Other selection schemes

Within-family selection

In our simulations, we used a truncation selection scheme based on BLUP breeding values. For other agricultural species, it has been shown that the reduction of genetic variance due to the Bulmer effect is greatly reduced or entirely absent if within-family selection is applied (Dempfle 1974; Wei et al. 1996). These results can be expected to hold true for honeybees as far as the reduction of genetic variance due to selection is concerned.

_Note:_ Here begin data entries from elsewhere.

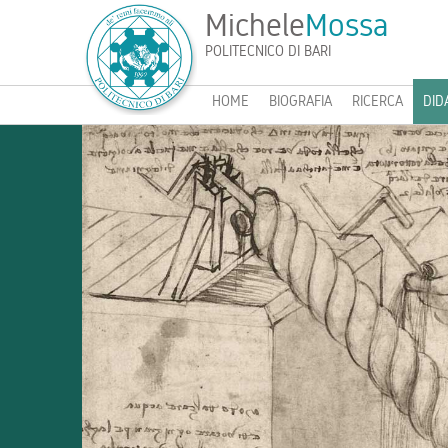
Michele
Mossa
POLITECNICO DI BARI
HOME
BIOGRAFIA
RICERCA
DID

In reality, honeybee breeding programs usually realize neither pure truncation selection nor pure within-family selection but a complicated blend of selection systems shaped by heterogeneous decisions of breeders. Furthermore, some breeding systems are open for the introduction of queens with unregistered dams which also affects the variance structure (Brascamp et al. 2016).

Artificial insemination

Artificial insemination of queens is a popular alternative to isolated mating stations (Cobey et al. 2013). In many cases, artificial insemination mimics the situation on a mating station, i.e., drones for the insemination process are selected among colonies whose queens share a common dam. However, differing procedures are possible and sometimes applied in reality. Instead of using drones from several colonies, insemination of a queen can be performed with drones from a single colony (Gerula et al. 2014) or even with a single drone (Harbo 1999). If each queen is inseminated with drones from a single colony, the covariance terms in Eq. (11) will be increased and the increase of genetic variance in the PC and SC due to the controlled mating will be stronger. It will further intensify if the number of drones, nD, is reduced because this variable is divided by Eq. (11). In a hypothetical population in which all queens are inseminated by randomly selected single drones, Eq. (11) would simplify to

$${\rm{var}}({\bar{{\bf{u}}}}_{w}| w\ {\rm{is}}\;{\mathrm{worker}}\;{\mathrm{group}})=\frac{3}{4}\cdot {{\bf{V}}}_{A}.$$
(23)

As another extreme, queens can also be inseminated with semen from very large pools of unrelated drones (Pieplow et al. 2017). If no selection is imposed on the drone sires, Eq. (15) can be used to describe the variance structure among the colonies. However, since the number of drones is very high, nD can be assumed to tend to infinity, reducing Eq. (15) to

$${\rm{var}}({\bar{{\bf{u}}}}_{w}| w\ {\rm{is}}\;{\mathrm{worker}}\;{\mathrm{group}})=\frac{1}{4}\cdot {{\bf{V}}}_{A}.$$
(24)

Equations (23) and (24) describe the maximum and minimum genetic variance among worker groups which can be attained through different insemination schemes (not taking genetic drift, inbreeding, or mutations into account).